(Dataset excerpts)
================

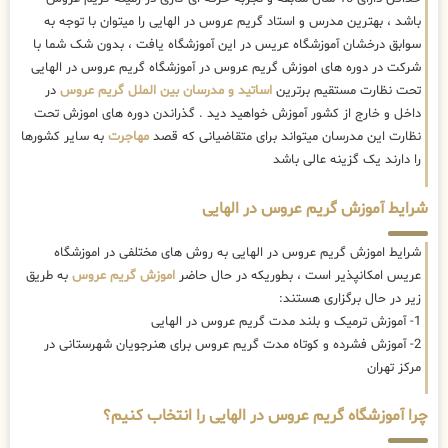
باشد ، بهترین مدرس و استاد گریم عروس در الهایی را میتوان با توجه به
سوابق درخشان آموزشگاه عریس در این آموزشگاه یافت ، بدون شک شما با
شرکت در دوره های اموزش گریم عروس در آموزشگاه گریم عروس در الهایی
تحت نظارت مستقیم برترین
اساتید و مدرسان بین الملل گریم عروس
در
داخل و خارج از کشور آموزش خواهید دید . گذراندن دوره های اموزش تحت
نظارت این مدرسان میتواند برای متقاضیانی که قصد
مهاجرت
به سایر کشورها
را دارند یک گزینه عالی باشد
شرایط آموزش گریم عروس در الهایی
شرایط اموزش گریم عروس در الهایی به روش های مختلفی در اموزشگاه
عریس امکانپذیر است ، بطوریکه در حال حاضر
اموزش گریم عروس
به طریق
زیر در حال برگزاری هستند:
1- آموزش ترمیک و بلند مدت گریم عروس در الهایی
2- آموزش فشرده و کوتاه مدت گریم عروس برای هنرجویان شهرستانی در
مرکز تهران
چرا آموزشگاه گریم عروس در الهایی را انتخاب کنیم؟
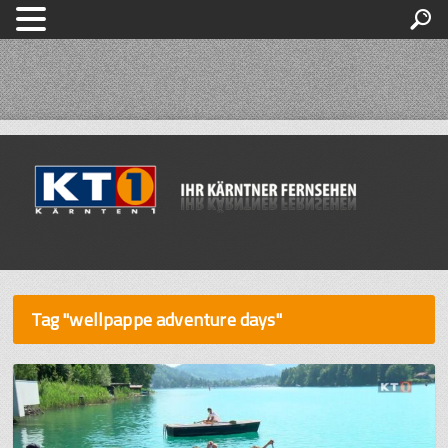
Tag "wellpappe adventure days"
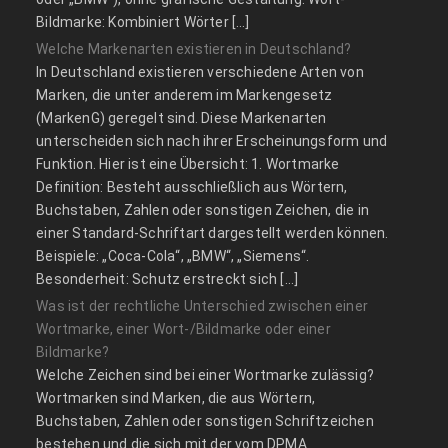
Bildmarke: Kombiniert Wörter […]
Welche Markenarten existieren in Deutschland?
In Deutschland existieren verschiedene Arten von
Marken, die unter anderem im Markengesetz
(MarkenG) geregelt sind. Diese Markenarten
unterscheiden sich nach ihrer Erscheinungsform und
Funktion. Hier ist eine Übersicht: 1. Wortmarke
Definition: Besteht ausschließlich aus Wörtern,
Buchstaben, Zahlen oder sonstigen Zeichen, die in
einer Standard-Schriftart dargestellt werden können.
Beispiele: „Coca-Cola“, „BMW“, „Siemens“.
Besonderheit: Schutz erstreckt sich […]
Was ist der rechtliche Unterschied zwischen einer
Wortmarke, einer Wort-/Bildmarke oder einer
Bildmarke?
Welche Zeichen sind bei einer Wortmarke zulässig?
Wortmarken sind Marken, die aus Wörtern,
Buchstaben, Zahlen oder sonstigen Schriftzeichen
bestehen und die sich mit der vom DPMA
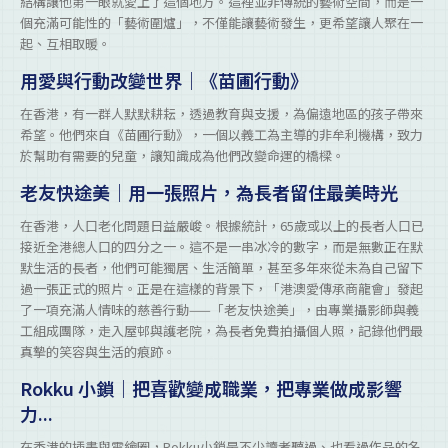
結構讓他第一眼就愛上了這個地方。這裡並非傳統的藝術空間，而是一
個充滿可能性的「藝術圍爐」，不僅能讓藝術發生，更希望讓人聚在一
起、互相取暖。
用愛與行動改變世界｜《苗圃行動》
在香港，有一群人默默耕耘，透過教育與支援，為偏遠地區的孩子帶來
希望。他們來自《苗圃行動》，一個以義工為主導的非牟利機構，致力
於幫助有需要的兒童，讓知識成為他們改變命運的橋樑。
老友快途美｜用一張照片，為長者留住最美時光
在香港，人口老化問題日益嚴峻。根據統計，65歲或以上的長者人口已
接近全港總人口的四分之一。這不是一串冰冷的數字，而是無數正在默
默生活的長者，他們可能獨居、生活簡單，甚至多年來從未為自己留下
過一張正式的照片。正是在這樣的背景下，「港澳愛傳承商龍會」發起
了一項充滿人情味的慈善行動——「老友快途美」，由專業攝影師與義
工組成團隊，走入屋邨與護老院，為長者免費拍攝個人照，記錄他們最
真摯的笑容與生活的痕跡。
Rokku 小鎖｜把喜歡變成職業，把專業做成影響
力...
在香港的插畫與電繪圈，Rokku小鎖是不少讀者聽過、也看過作品的名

================

Work required:
A verbatim reproduction is expected: starting at the line above that has "2- آموزش فشرده", ending at the line that has "Buchstaben, Zahlen oder sonstigen Zeichen, die", both included, and with no pictures and no other lines.

Exercise result:
2- آموزش فشرده و کوتاه مدت گریم عروس برای هنرجویان شهرستانی در
مرکز تهران
چرا آموزشگاه گریم عروس در الهایی را انتخاب کنیم؟
Tag "wellpappe adventure days"
Bildmarke: Kombiniert Wörter […]
Welche Markenarten existieren in Deutschland?
In Deutschland existieren verschiedene Arten von
Marken, die unter anderem im Markengesetz
(MarkenG) geregelt sind. Diese Markenarten
unterscheiden sich nach ihrer Erscheinungsform und
Funktion. Hier ist eine Übersicht: 1. Wortmarke
Definition: Besteht ausschließlich aus Wörtern,
Buchstaben, Zahlen oder sonstigen Zeichen, die in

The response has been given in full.